Task statement: Retrieve each line that contains the word "process" from the entries below.

-- Available records follows --

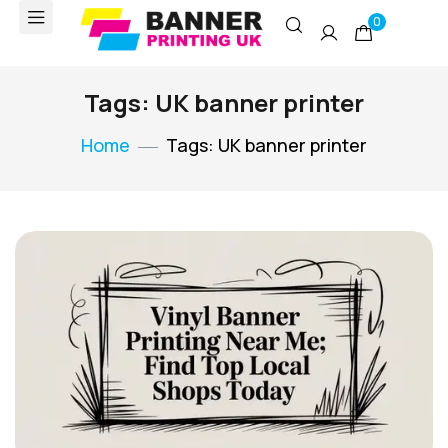
0
Tags: UK banner printer
Home
Tags: UK banner printer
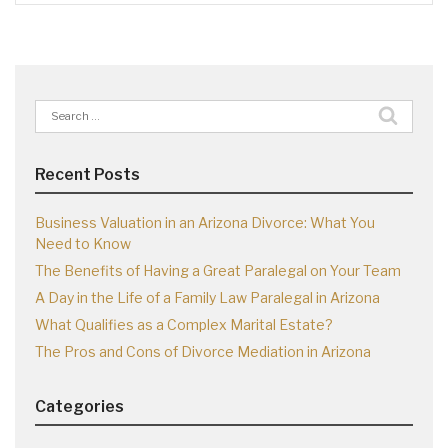
Search
for:
Recent Posts
Business Valuation in an Arizona Divorce: What You
Need to Know
The Benefits of Having a Great Paralegal on Your Team
A Day in the Life of a Family Law Paralegal in Arizona
What Qualifies as a Complex Marital Estate?
The Pros and Cons of Divorce Mediation in Arizona
Categories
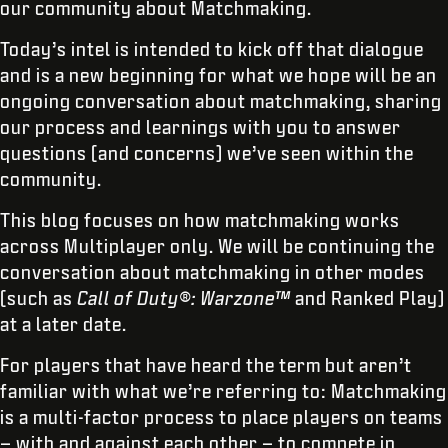
our community about Matchmaking.
Today’s intel is intended to kick off that dialogue
and is a new beginning for what we hope will be an
ongoing conversation about matchmaking, sharing
our process and learnings with you to answer
questions (and concerns) we’ve seen within the
community.
This blog focuses on how matchmaking works
across Multiplayer only. We will be continuing the
conversation about matchmaking in other modes
(such as
Call of Duty®: Warzone™
and Ranked Play)
at a later date.
For players that have heard the term but aren’t
familiar with what we’re referring to: Matchmaking
is a multi-factor process to place players on teams
– with and against each other – to compete in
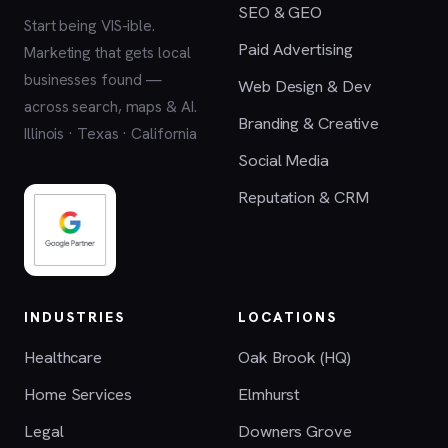
SEO & GEO
Start being VIS-ible.
Paid Advertising
Marketing that gets local
businesses found —
Web Design & Dev
across search, maps & AI.
Branding & Creative
Illinois · Texas · California
Social Media
Reputation & CRM
INDUSTRIES
LOCATIONS
Healthcare
Oak Brook (HQ)
Home Services
Elmhurst
Legal
Downers Grove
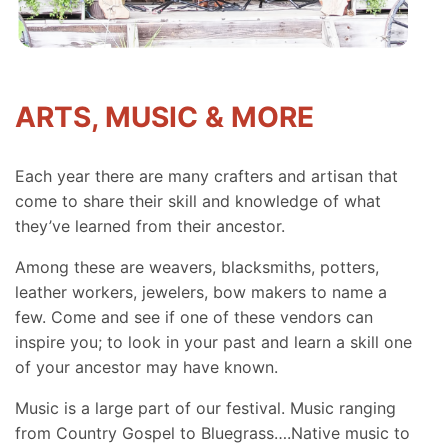
ARTS, MUSIC & MORE
Each year there are many crafters and artisan that
come to share their skill and knowledge of what
they’ve learned from their ancestor.
Among these are weavers, blacksmiths, potters,
leather workers, jewelers, bow makers to name a
few. Come and see if one of these vendors can
inspire you; to look in your past and learn a skill one
of your ancestor may have known.
Music is a large part of our festival. Music ranging
from Country Gospel to Bluegrass….Native music to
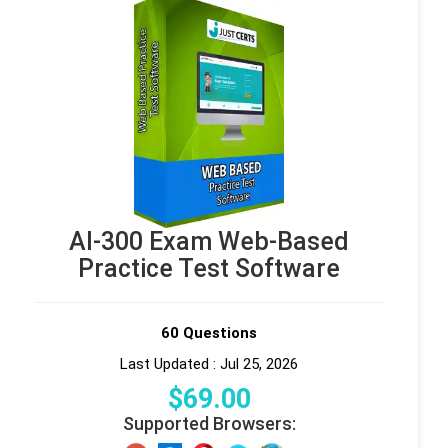
AI-300 Exam Web-Based
Practice Test Software
60 Questions
Last Updated : Jul 25, 2026
$
69
.00
Supported Browsers:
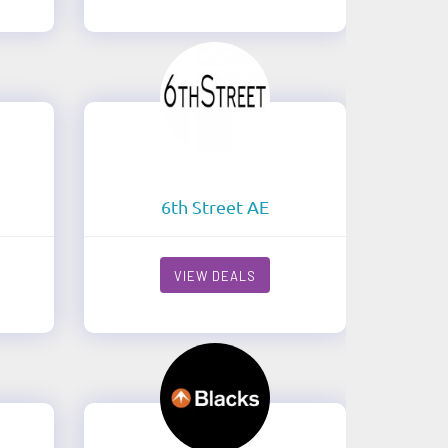
6th Street AE
VIEW DEALS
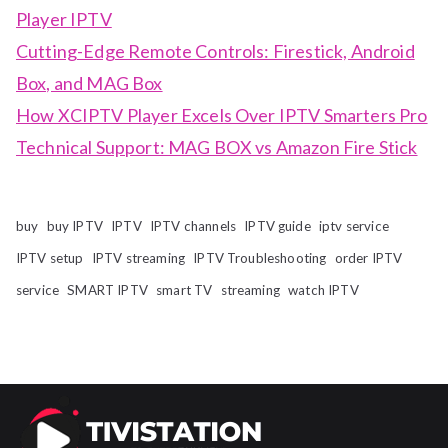
Player IPTV
Cutting-Edge Remote Controls: Firestick, Android
Box, and MAG Box
How XCIPTV Player Excels Over IPTV Smarters Pro
Technical Support: MAG BOX vs Amazon Fire Stick
buy
buy IPTV
IPTV
IPTV channels
IPTV guide
iptv service
IPTV setup
IPTV streaming
IPTV Troubleshooting
order IPTV
service
SMART IPTV
smart TV
streaming
watch IPTV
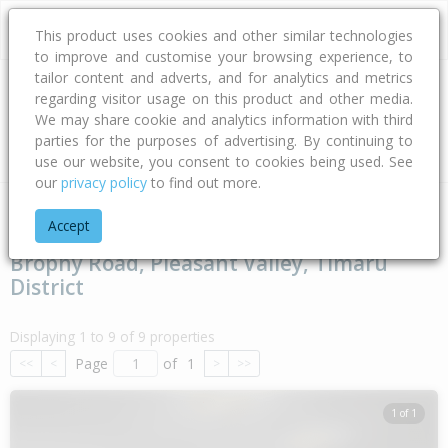
This product uses cookies and other similar technologies
to improve and customise your browsing experience, to
tailor content and adverts, and for analytics and metrics
regarding visitor usage on this product and other media.
Address
We may share cookie and analytics information with third
parties for the purposes of advertising. By continuing to
Type
Bed
Bath
Car
Land Size
use our website, you consent to cookies being used. See
our
privacy policy
to find out more.
Home
Canterbury
Timaru District
Pleasant Valley
Broph
Accept
Brophy Road, Pleasant Valley, Timaru
District
Displaying 1 to 9 of 9 properties
Page
of
1
<<
<
>
>>
1 of 1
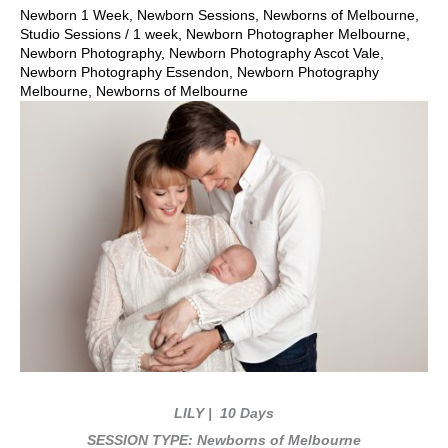
Newborn 1 Week
,
Newborn Sessions
,
Newborns of Melbourne
,
Studio Sessions
/
1 week
,
Newborn Photographer Melbourne
,
Newborn Photography
,
Newborn Photography Ascot Vale
,
Newborn Photography Essendon
,
Newborn Photography
Melbourne
,
Newborns of Melbourne
LILY
| 10 Days
SESSION TYPE: Newborns of Melbourne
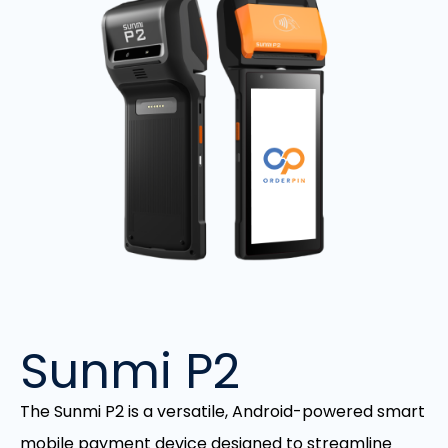
Sunmi P2
The Sunmi P2 is a versatile, Android-powered smart
mobile payment device designed to streamline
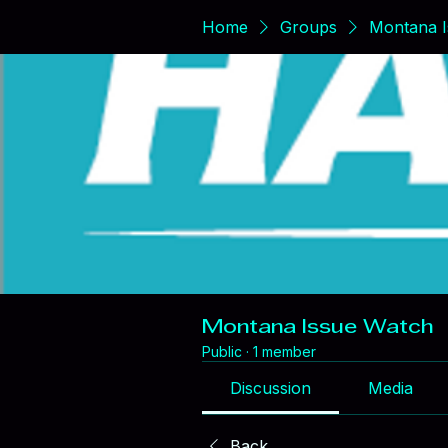
Home
Groups
Montana I
Montana Issue Watch
Public
·
1 member
Discussion
Media
Back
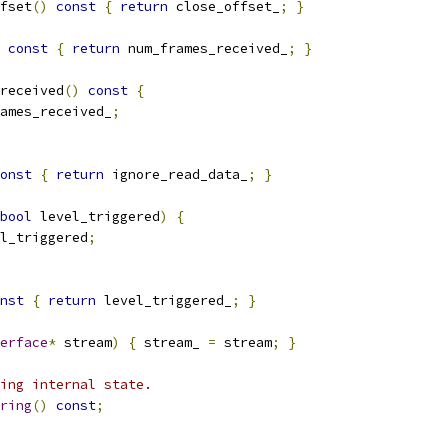
fset
()
const
{
return
 close_offset_
;
}
const
{
return
 num_frames_received_
;
}
received
()
const
{
ames_received_
;
onst
{
return
 ignore_read_data_
;
}
bool
 level_triggered
)
{
l_triggered
;
nst
{
return
 level_triggered_
;
}
erface
*
 stream
)
{
 stream_ 
=
 stream
;
}
ing internal state.
ring
()
const
;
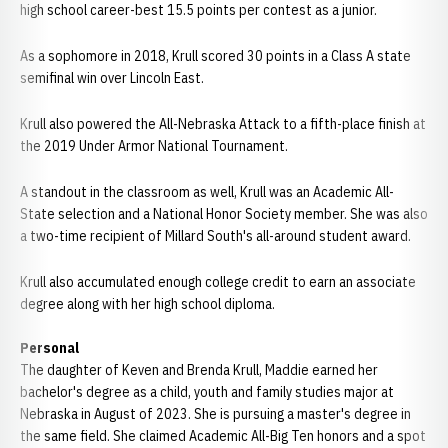
high school career-best 15.5 points per contest as a junior.
As a sophomore in 2018, Krull scored 30 points in a Class A state
semifinal win over Lincoln East.
Krull also powered the All-Nebraska Attack to a fifth-place finish at
the 2019 Under Armor National Tournament.
A standout in the classroom as well, Krull was an Academic All-
State selection and a National Honor Society member. She was also
a two-time recipient of Millard South's all-around student award.
Krull also accumulated enough college credit to earn an associate
degree along with her high school diploma.
Personal
The daughter of Keven and Brenda Krull, Maddie earned her
bachelor's degree as a child, youth and family studies major at
Nebraska in August of 2023. She is pursuing a master's degree in
the same field. She claimed Academic All-Big Ten honors and a spot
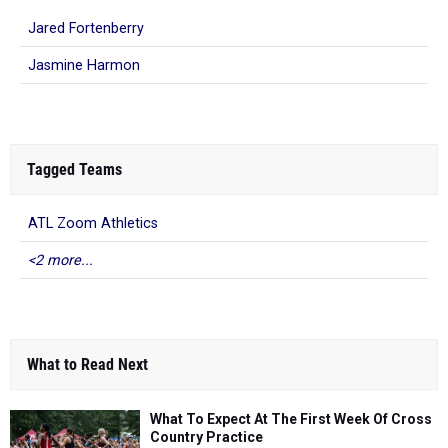
Jared Fortenberry
Jasmine Harmon
Tagged Teams
ATL Zoom Athletics
<2 more...
What to Read Next
What To Expect At The First Week Of Cross
Country Practice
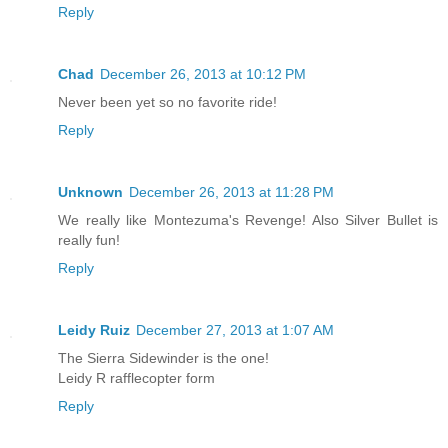
Reply
Chad
December 26, 2013 at 10:12 PM
Never been yet so no favorite ride!
Reply
Unknown
December 26, 2013 at 11:28 PM
We really like Montezuma's Revenge! Also Silver Bullet is
really fun!
Reply
Leidy Ruiz
December 27, 2013 at 1:07 AM
The Sierra Sidewinder is the one!
Leidy R rafflecopter form
Reply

-- Available records concluded --

Output of the task:
our process and learnings with you to answer
is a multi-factor process to place players on teams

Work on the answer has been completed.